EXERCISE INPUTS:
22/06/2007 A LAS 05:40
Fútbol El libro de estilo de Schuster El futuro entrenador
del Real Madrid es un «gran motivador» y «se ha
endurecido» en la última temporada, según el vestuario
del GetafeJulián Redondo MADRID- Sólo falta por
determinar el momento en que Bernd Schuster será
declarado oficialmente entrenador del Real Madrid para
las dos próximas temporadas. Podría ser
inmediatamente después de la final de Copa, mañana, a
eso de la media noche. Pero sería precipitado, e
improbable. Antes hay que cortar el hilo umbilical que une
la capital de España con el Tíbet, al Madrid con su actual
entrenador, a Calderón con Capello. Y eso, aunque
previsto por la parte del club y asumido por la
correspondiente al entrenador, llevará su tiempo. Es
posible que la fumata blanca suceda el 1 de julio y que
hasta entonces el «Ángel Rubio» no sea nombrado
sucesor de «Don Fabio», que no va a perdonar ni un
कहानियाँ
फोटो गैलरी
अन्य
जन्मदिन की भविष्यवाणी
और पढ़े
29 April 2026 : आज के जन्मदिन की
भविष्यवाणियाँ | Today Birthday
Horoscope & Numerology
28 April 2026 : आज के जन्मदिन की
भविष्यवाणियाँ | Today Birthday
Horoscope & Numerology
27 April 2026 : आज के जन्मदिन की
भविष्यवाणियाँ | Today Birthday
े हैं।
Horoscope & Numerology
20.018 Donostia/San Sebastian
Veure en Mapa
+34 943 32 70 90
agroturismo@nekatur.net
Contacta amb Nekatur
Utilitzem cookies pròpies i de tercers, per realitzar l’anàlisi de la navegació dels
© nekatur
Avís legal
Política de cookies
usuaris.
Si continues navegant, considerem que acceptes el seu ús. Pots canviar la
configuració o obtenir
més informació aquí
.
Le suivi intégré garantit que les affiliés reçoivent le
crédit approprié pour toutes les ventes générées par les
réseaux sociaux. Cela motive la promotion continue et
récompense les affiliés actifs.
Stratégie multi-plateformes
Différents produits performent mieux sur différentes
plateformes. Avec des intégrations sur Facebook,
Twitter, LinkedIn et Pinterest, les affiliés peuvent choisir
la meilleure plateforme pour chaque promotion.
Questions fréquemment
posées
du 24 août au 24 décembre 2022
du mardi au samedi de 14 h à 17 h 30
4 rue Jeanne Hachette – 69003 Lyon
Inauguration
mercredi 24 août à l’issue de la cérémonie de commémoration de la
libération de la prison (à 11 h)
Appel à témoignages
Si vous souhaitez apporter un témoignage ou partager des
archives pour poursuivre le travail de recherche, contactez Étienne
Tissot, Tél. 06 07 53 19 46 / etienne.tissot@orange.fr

TASK: Each of the records above is to be reproduced word for word.

FINISHED TASK:
22/06/2007 A LAS 05:40
Fútbol El libro de estilo de Schuster El futuro entrenador
del Real Madrid es un «gran motivador» y «se ha
endurecido» en la última temporada, según el vestuario
del GetafeJulián Redondo MADRID- Sólo falta por
determinar el momento en que Bernd Schuster será
declarado oficialmente entrenador del Real Madrid para
las dos próximas temporadas. Podría ser
inmediatamente después de la final de Copa, mañana, a
eso de la media noche. Pero sería precipitado, e
improbable. Antes hay que cortar el hilo umbilical que une
la capital de España con el Tíbet, al Madrid con su actual
entrenador, a Calderón con Capello. Y eso, aunque
previsto por la parte del club y asumido por la
correspondiente al entrenador, llevará su tiempo. Es
posible que la fumata blanca suceda el 1 de julio y que
hasta entonces el «Ángel Rubio» no sea nombrado
sucesor de «Don Fabio», que no va a perdonar ni un
कहानियाँ
फोटो गैलरी
अन्य
जन्मदिन की भविष्यवाणी
और पढ़े
29 April 2026 : आज के जन्मदिन की
भविष्यवाणियाँ | Today Birthday
Horoscope & Numerology
28 April 2026 : आज के जन्मदिन की
भविष्यवाणियाँ | Today Birthday
Horoscope & Numerology
27 April 2026 : आज के जन्मदिन की
भविष्यवाणियाँ | Today Birthday
े हैं।
Horoscope & Numerology
20.018 Donostia/San Sebastian
Veure en Mapa
+34 943 32 70 90
agroturismo@nekatur.net
Contacta amb Nekatur
Utilitzem cookies pròpies i de tercers, per realitzar l’anàlisi de la navegació dels
© nekatur
Avís legal
Política de cookies
usuaris.
Si continues navegant, considerem que acceptes el seu ús. Pots canviar la
configuració o obtenir
més informació aquí
.
Le suivi intégré garantit que les affiliés reçoivent le
crédit approprié pour toutes les ventes générées par les
réseaux sociaux. Cela motive la promotion continue et
récompense les affiliés actifs.
Stratégie multi-plateformes
Différents produits performent mieux sur différentes
plateformes. Avec des intégrations sur Facebook,
Twitter, LinkedIn et Pinterest, les affiliés peuvent choisir
la meilleure plateforme pour chaque promotion.
Questions fréquemment
posées
du 24 août au 24 décembre 2022
du mardi au samedi de 14 h à 17 h 30
4 rue Jeanne Hachette – 69003 Lyon
Inauguration
mercredi 24 août à l’issue de la cérémonie de commémoration de la
libération de la prison (à 11 h)
Appel à témoignages
Si vous souhaitez apporter un témoignage ou partager des
archives pour poursuivre le travail de recherche, contactez Étienne
Tissot, Tél. 06 07 53 19 46 / etienne.tissot@orange.fr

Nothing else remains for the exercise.